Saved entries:
===============
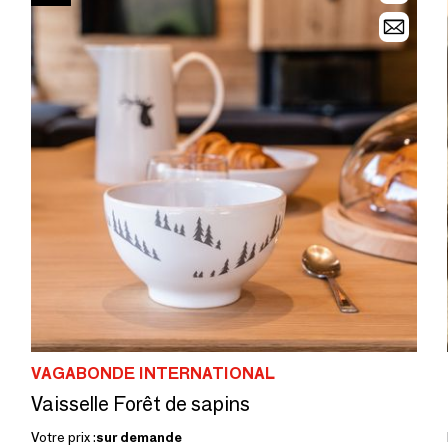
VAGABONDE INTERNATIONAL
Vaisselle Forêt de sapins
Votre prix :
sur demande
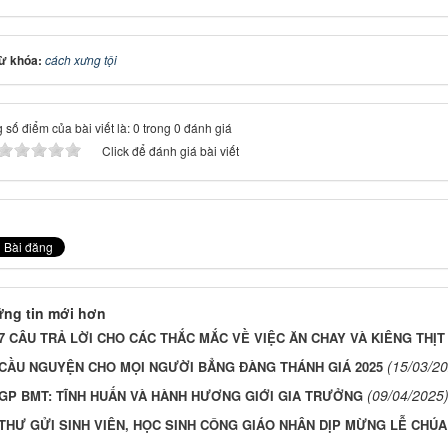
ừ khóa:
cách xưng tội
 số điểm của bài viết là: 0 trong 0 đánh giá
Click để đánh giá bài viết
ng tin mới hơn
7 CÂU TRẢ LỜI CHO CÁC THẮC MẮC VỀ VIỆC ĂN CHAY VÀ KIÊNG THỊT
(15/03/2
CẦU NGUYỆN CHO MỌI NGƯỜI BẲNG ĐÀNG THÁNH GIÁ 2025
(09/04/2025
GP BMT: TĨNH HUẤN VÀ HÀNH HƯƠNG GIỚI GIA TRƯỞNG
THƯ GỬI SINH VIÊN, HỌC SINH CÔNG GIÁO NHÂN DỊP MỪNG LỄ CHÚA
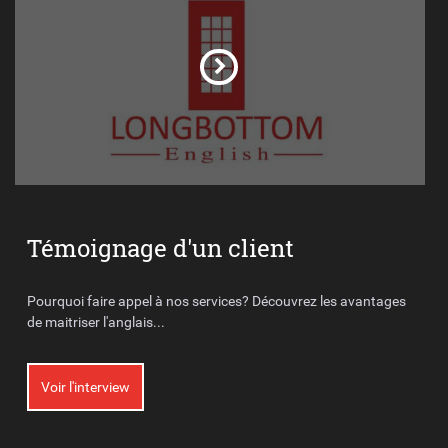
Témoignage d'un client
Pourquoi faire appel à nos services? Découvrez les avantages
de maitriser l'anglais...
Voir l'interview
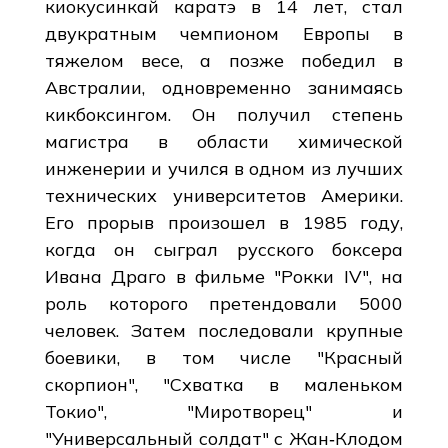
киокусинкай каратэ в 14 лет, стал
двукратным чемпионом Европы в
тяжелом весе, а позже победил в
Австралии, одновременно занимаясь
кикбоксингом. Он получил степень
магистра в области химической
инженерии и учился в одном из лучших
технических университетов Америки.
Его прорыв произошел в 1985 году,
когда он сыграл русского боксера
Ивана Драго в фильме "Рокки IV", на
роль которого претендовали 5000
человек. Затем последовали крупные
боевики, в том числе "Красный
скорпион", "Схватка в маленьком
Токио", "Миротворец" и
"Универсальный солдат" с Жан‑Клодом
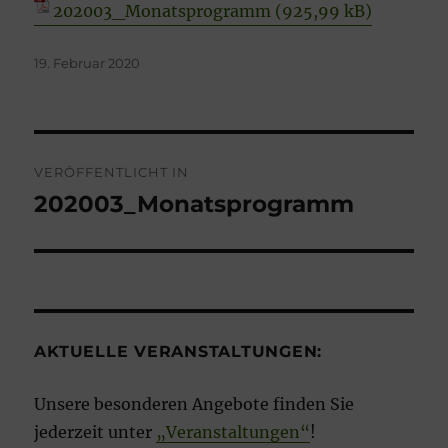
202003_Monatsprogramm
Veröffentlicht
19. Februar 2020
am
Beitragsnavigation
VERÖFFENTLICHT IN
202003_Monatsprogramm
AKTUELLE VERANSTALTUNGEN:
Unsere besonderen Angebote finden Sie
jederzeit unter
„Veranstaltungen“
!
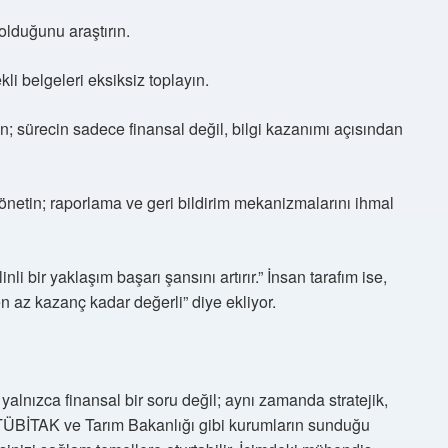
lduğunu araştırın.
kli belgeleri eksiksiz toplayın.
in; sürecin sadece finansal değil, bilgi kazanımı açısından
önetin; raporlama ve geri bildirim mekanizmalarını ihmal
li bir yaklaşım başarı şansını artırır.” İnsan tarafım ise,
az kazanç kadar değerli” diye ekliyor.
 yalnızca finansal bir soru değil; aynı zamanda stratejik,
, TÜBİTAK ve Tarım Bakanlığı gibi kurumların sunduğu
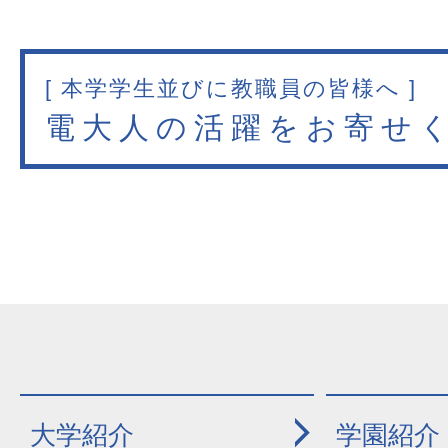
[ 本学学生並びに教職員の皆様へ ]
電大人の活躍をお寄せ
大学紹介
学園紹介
===============
(REQUIRED WORK): Your output must consist only of the lines from the line with "боевики, в том" through the final line of the data, both included, reproduced exactly and free of pictures.

(TASK RESPONSE):
боевики, в том числе "Красный
скорпион", "Схватка в маленьком
Токио", "Миротворец" и
"Универсальный солдат" с Жан‑Клодом
202003_Monatsprogramm
Veröffentlicht
19. Februar 2020
am
Beitragsnavigation
VERÖFFENTLICHT IN
202003_Monatsprogramm
AKTUELLE VERANSTALTUNGEN:
Unsere besonderen Angebote finden Sie
jederzeit unter
„Veranstaltungen“
!
lduğunu araştırın.
kli belgeleri eksiksiz toplayın.
in; sürecin sadece finansal değil, bilgi kazanımı açısından
önetin; raporlama ve geri bildirim mekanizmalarını ihmal
li bir yaklaşım başarı şansını artırır.” İnsan tarafım ise,
az kazanç kadar değerli” diye ekliyor.
 yalnızca finansal bir soru değil; aynı zamanda stratejik,
, TÜBİTAK ve Tarım Bakanlığı gibi kurumların sunduğu
[ 本学学生並びに教職員の皆様へ ]
電大人の活躍をお寄せ
大学紹介
学園紹介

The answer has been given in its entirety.